The Battle of Brooklyn, fought in 1776, was the first fight of the American Revolution to occur after the Declaration of Independence was signed. A small force of 2,000 Americans held back a British army of over 30,000 on land that later became part of the Cemetery, allowing then-general George Washington to move the rest of his troops to safety.
245 years later, Green-Wood is marking the anniversary of the battle with reenactments, educational demonstrations, music, and storytelling at an outdoor event presented in partnership with the Old Stone House.
At the family-friendly event, kids and grown-ups can watch General Washington debate a British officer, meet Benjamin Franklin, and watch a cannon and musket demonstration. They’ll also be able to learn about James Hemings, a chef enslaved by Thomas Jefferson who prepared meals for prominent politicians and diplomats, helping to shape American cuisine in the process.

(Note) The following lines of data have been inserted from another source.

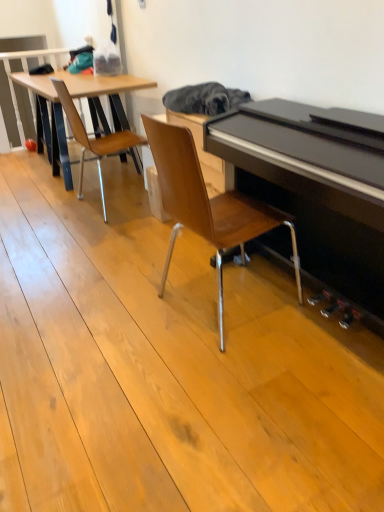 Find the location of a particular element. The width and height of the screenshot is (384, 512). vacant space underneath wooden chair at left, arranged as the second chair when viewed from the right (from a real-world perspective) is located at coordinates (107, 200). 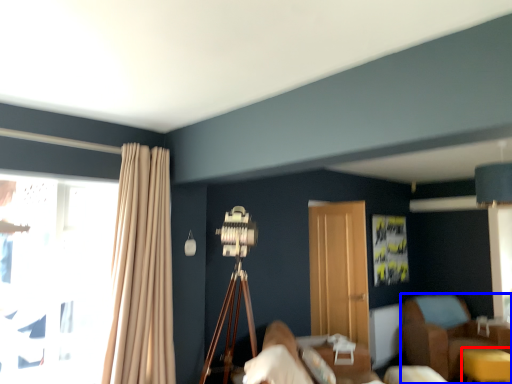 Question: Which object appears closest to the camera in this image, table (highlighted by a red box) or furniture (highlighted by a blue box)?

Choices:
 (A) table
 (B) furniture

Answer: (A) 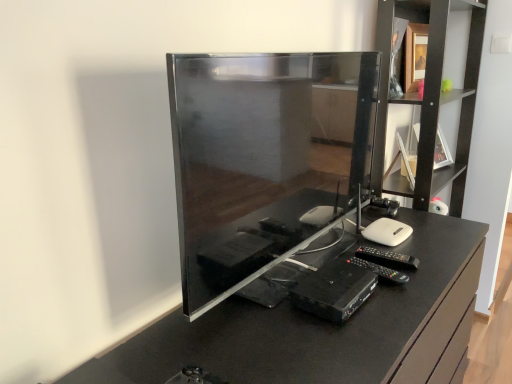 Where is `free space behind black plastic dvd player at center`? This screenshot has width=512, height=384. free space behind black plastic dvd player at center is located at coordinates pyautogui.click(x=325, y=263). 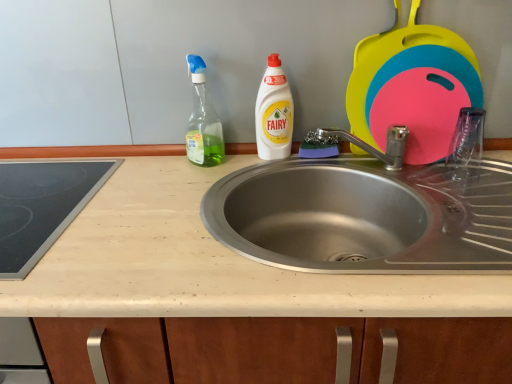 Locate an element on the screen. Image resolution: width=512 pixels, height=384 pixels. vacant area that is in front of green glass spray bottle at upper left, placed as the 1th cleaning product when sorted from left to right is located at coordinates (188, 185). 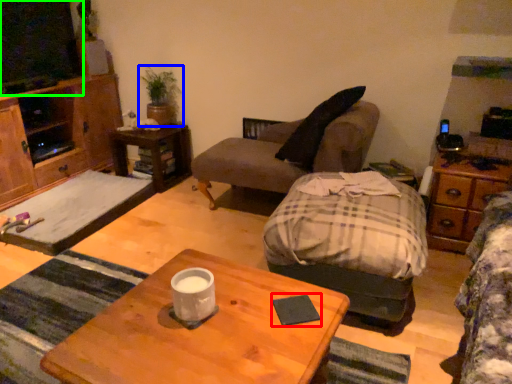 Question: Which object is the closest to the pad (highlighted by a red box)? Choose among these: houseplant (highlighted by a blue box) or television (highlighted by a green box).

Choices:
 (A) houseplant
 (B) television

Answer: (A) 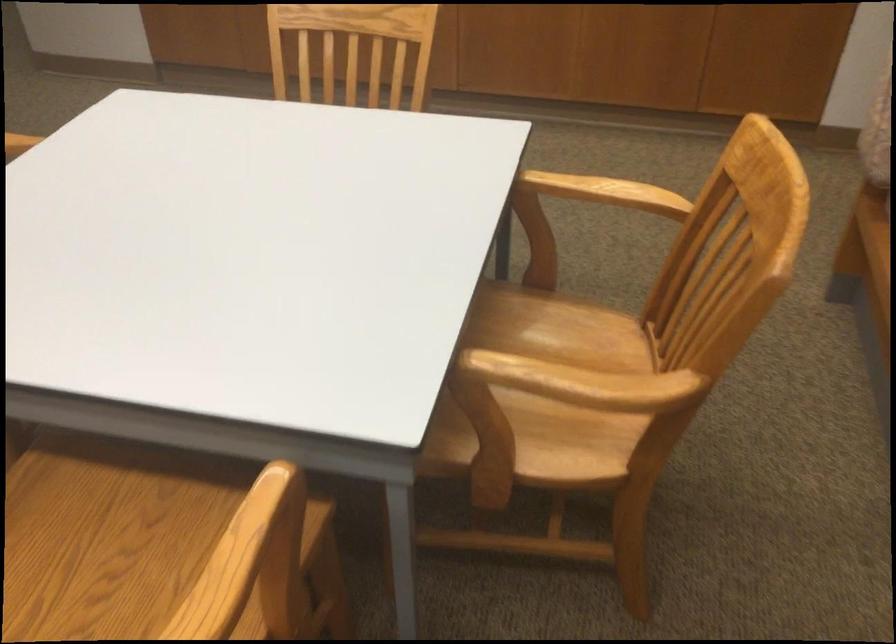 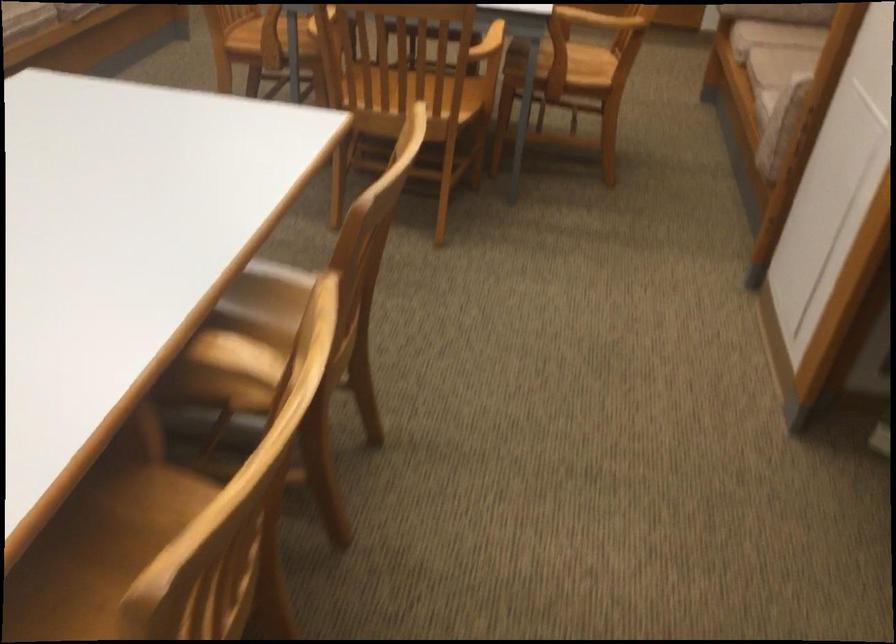 Find the pixel in the second image that matches (533,448) in the first image.

(570, 69) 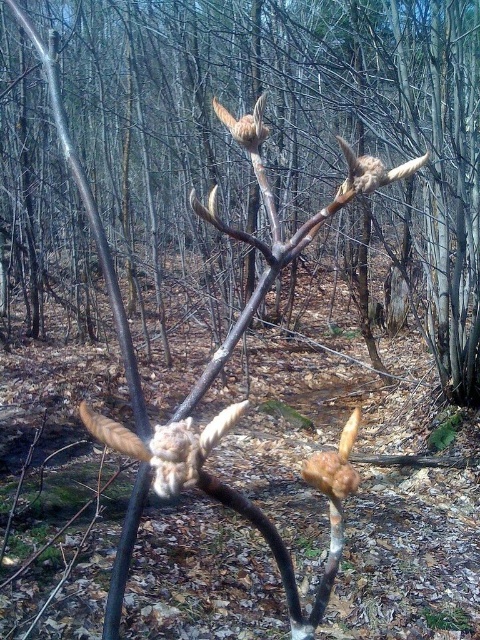 You are standing in the forest looking at the antlered structure. There are two points marked in the image. The first point is at coordinates point (408, 164) and the second is at point (255, 109). Which of these points is nearer to you?

Point (408, 164) is closer to the camera than point (255, 109). Therefore, the first point is nearer to you.

You are an ornithologist observing the forest scene. You notice the brown fuzzy branch at upper center and the brown fuzzy bird at upper center. Which object is positioned higher in the image?

The brown fuzzy branch at upper center is taller than the brown fuzzy bird at upper center, so the branch is positioned higher. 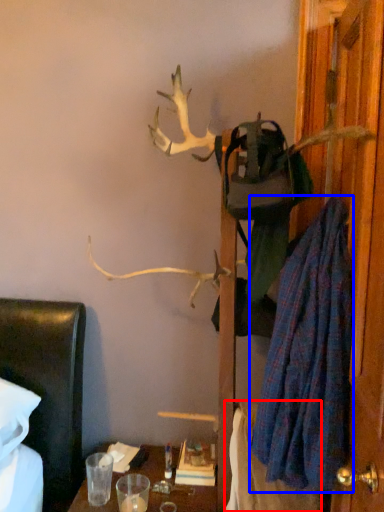 Question: Which point is closer to the camera, blanket (highlighted by a red box) or robe (highlighted by a blue box)?

Choices:
 (A) blanket
 (B) robe

Answer: (B) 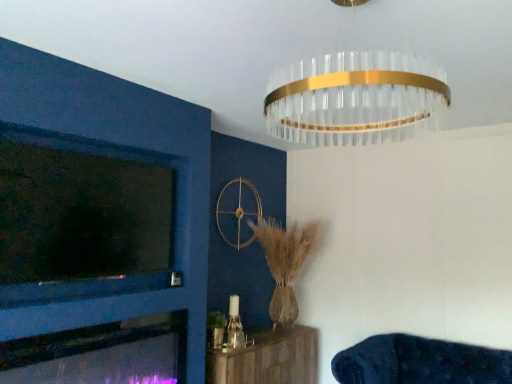 Describe the element at coordinates (420, 362) in the screenshot. I see `dark blue plush couch at lower right, marked as the 2th furniture in a left-to-right arrangement` at that location.

In order to face wooden shelf at lower center, placed as the 2th furniture when sorted from right to left, should I rotate leftwards or rightwards?

You should look right and rotate roughly 0.031 degrees.

The image size is (512, 384). What are the coordinates of `clear glass chandelier at upper center` in the screenshot? It's located at (355, 99).

Is wooden shelf at lower center, placed as the 2th furniture when sorted from right to left, directly adjacent to dark blue plush couch at lower right, marked as the 2th furniture in a left-to-right arrangement?

No.

Find the location of a particular element. This screenshot has height=384, width=512. furniture located above the wooden shelf at lower center, which ranks as the 1th furniture in left-to-right order (from a real-world perspective) is located at coordinates (420, 362).

Considering the relative sizes of wooden shelf at lower center, which ranks as the 1th furniture in left-to-right order, and dark blue plush couch at lower right, which ranks as the 1th furniture in right-to-left order, in the image provided, is wooden shelf at lower center, which ranks as the 1th furniture in left-to-right order, smaller than dark blue plush couch at lower right, which ranks as the 1th furniture in right-to-left order,?

Yes, wooden shelf at lower center, which ranks as the 1th furniture in left-to-right order, is smaller than dark blue plush couch at lower right, which ranks as the 1th furniture in right-to-left order.

Can you confirm if matte glass fireplace at lower left is wider than wooden shelf at lower center, placed as the 2th furniture when sorted from right to left?

No.

Consider the image. Is matte glass fireplace at lower left next to wooden shelf at lower center, placed as the 2th furniture when sorted from right to left, and touching it?

No, matte glass fireplace at lower left is not next to wooden shelf at lower center, placed as the 2th furniture when sorted from right to left.

Who is bigger, matte glass fireplace at lower left or wooden shelf at lower center, which ranks as the 1th furniture in left-to-right order?

wooden shelf at lower center, which ranks as the 1th furniture in left-to-right order, is bigger.

Considering the relative positions of dark blue plush couch at lower right, marked as the 2th furniture in a left-to-right arrangement, and matte glass fireplace at lower left in the image provided, is dark blue plush couch at lower right, marked as the 2th furniture in a left-to-right arrangement, to the left or to the right of matte glass fireplace at lower left?

dark blue plush couch at lower right, marked as the 2th furniture in a left-to-right arrangement, is positioned on matte glass fireplace at lower left's right side.

Are dark blue plush couch at lower right, which ranks as the 1th furniture in right-to-left order, and matte glass fireplace at lower left beside each other?

No.

Consider the image. Is matte glass fireplace at lower left at the back of dark blue plush couch at lower right, which ranks as the 1th furniture in right-to-left order?

No, dark blue plush couch at lower right, which ranks as the 1th furniture in right-to-left order, is not facing the opposite direction of matte glass fireplace at lower left.

Is point (469, 353) closer to viewer compared to point (104, 329)?

No, (469, 353) is further to viewer.

Looking at this image, is dark blue plush couch at lower right, marked as the 2th furniture in a left-to-right arrangement, spatially inside clear glass chandelier at upper center, or outside of it?

dark blue plush couch at lower right, marked as the 2th furniture in a left-to-right arrangement, exists outside the volume of clear glass chandelier at upper center.

Considering the sizes of objects dark blue plush couch at lower right, which ranks as the 1th furniture in right-to-left order, and clear glass chandelier at upper center in the image provided, who is shorter, dark blue plush couch at lower right, which ranks as the 1th furniture in right-to-left order, or clear glass chandelier at upper center?

dark blue plush couch at lower right, which ranks as the 1th furniture in right-to-left order, is shorter.

Where is `the 1st furniture behind the clear glass chandelier at upper center, starting your count from the anchor`? This screenshot has height=384, width=512. the 1st furniture behind the clear glass chandelier at upper center, starting your count from the anchor is located at coordinates (420, 362).

From the image's perspective, is wooden shelf at lower center, placed as the 2th furniture when sorted from right to left, below matte glass fireplace at lower left?

Indeed, from the image's perspective, wooden shelf at lower center, placed as the 2th furniture when sorted from right to left, is shown beneath matte glass fireplace at lower left.

Is point (254, 362) in front of point (162, 328)?

No, it is behind (162, 328).

Is matte glass fireplace at lower left inside wooden shelf at lower center, placed as the 2th furniture when sorted from right to left?

No, matte glass fireplace at lower left is located outside of wooden shelf at lower center, placed as the 2th furniture when sorted from right to left.

Does wooden shelf at lower center, placed as the 2th furniture when sorted from right to left, come in front of matte glass fireplace at lower left?

No, wooden shelf at lower center, placed as the 2th furniture when sorted from right to left, is further to the viewer.

From the image's perspective, is matte glass fireplace at lower left under dark blue plush couch at lower right, marked as the 2th furniture in a left-to-right arrangement?

Incorrect, from the image's perspective, matte glass fireplace at lower left is higher than dark blue plush couch at lower right, marked as the 2th furniture in a left-to-right arrangement.

From a real-world perspective, which is physically below, matte glass fireplace at lower left or dark blue plush couch at lower right, marked as the 2th furniture in a left-to-right arrangement?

Also on the docket are sea shanty performances, a cavalry demonstration and a farcical reenactment of the battle. Military maps and replica battle flags used during the Revolution will be on display, and Green-Wood educators will lead a walk up to Battle Hill, where they’ll discuss the importance of the statue of Minerva, which salutes the Statue of Liberty and was placed in commemoration of the battle.
“Green-Wood is proud to again remember the crucial role Brooklyn played in the birth of our nation. We come together to honor the American heroes who fought so valiantly 245 years ago,” said Richard Moylan, Green-Wood’s President.
The event was rescheduled from Saturday, August 28th, due to weather conditions.
Admission is free, but to keep things COVID-safe, tickets are required for any 12 or older. One-hour time slots are available between 11:00 am and 3:00 pm, and masks are strongly recommended.